◆ WHAT THE TASK REQUIRES:
Could you return all of the entries below exactly, minus the pictures?

◆ SOURCE MATERIAL:
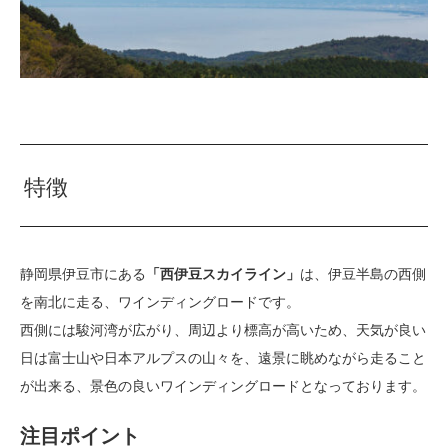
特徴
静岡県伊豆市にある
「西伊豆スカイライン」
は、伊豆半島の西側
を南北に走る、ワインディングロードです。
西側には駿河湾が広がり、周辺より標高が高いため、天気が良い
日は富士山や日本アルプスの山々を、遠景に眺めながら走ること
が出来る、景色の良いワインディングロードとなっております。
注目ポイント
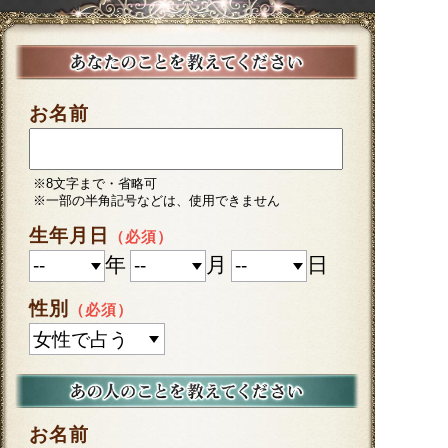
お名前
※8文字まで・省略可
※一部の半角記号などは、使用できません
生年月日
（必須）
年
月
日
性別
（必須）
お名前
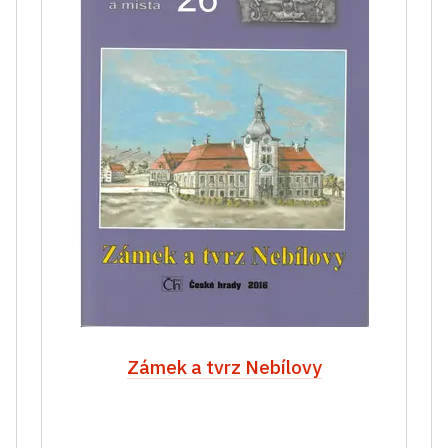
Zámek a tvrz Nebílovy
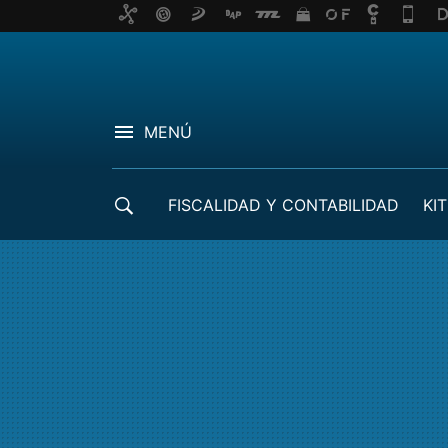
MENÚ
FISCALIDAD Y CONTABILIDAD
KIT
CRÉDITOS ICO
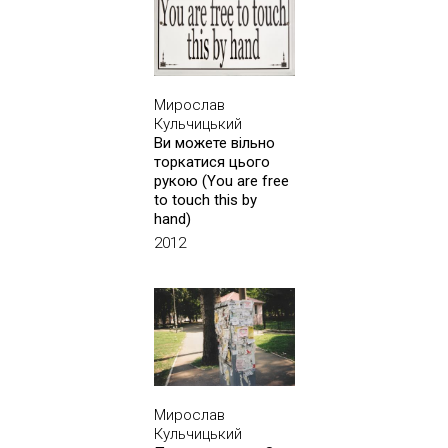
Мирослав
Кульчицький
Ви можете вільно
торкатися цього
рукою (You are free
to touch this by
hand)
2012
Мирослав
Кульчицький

◆ SOLUTION FOR THIS PROBLEM:
特徴
静岡県伊豆市にある
「西伊豆スカイライン」
は、伊豆半島の西側
を南北に走る、ワインディングロードです。
西側には駿河湾が広がり、周辺より標高が高いため、天気が良い
日は富士山や日本アルプスの山々を、遠景に眺めながら走ること
が出来る、景色の良いワインディングロードとなっております。
注目ポイント
お名前
※8文字まで・省略可
※一部の半角記号などは、使用できません
生年月日
（必須）
年
月
日
性別
（必須）
お名前
Zámek a tvrz Nebílovy
MENÚ
FISCALIDAD Y CONTABILIDAD
KIT
CRÉDITOS ICO
Мирослав
Кульчицький
Ви можете вільно
торкатися цього
рукою (You are free
to touch this by
hand)
2012
Мирослав
Кульчицький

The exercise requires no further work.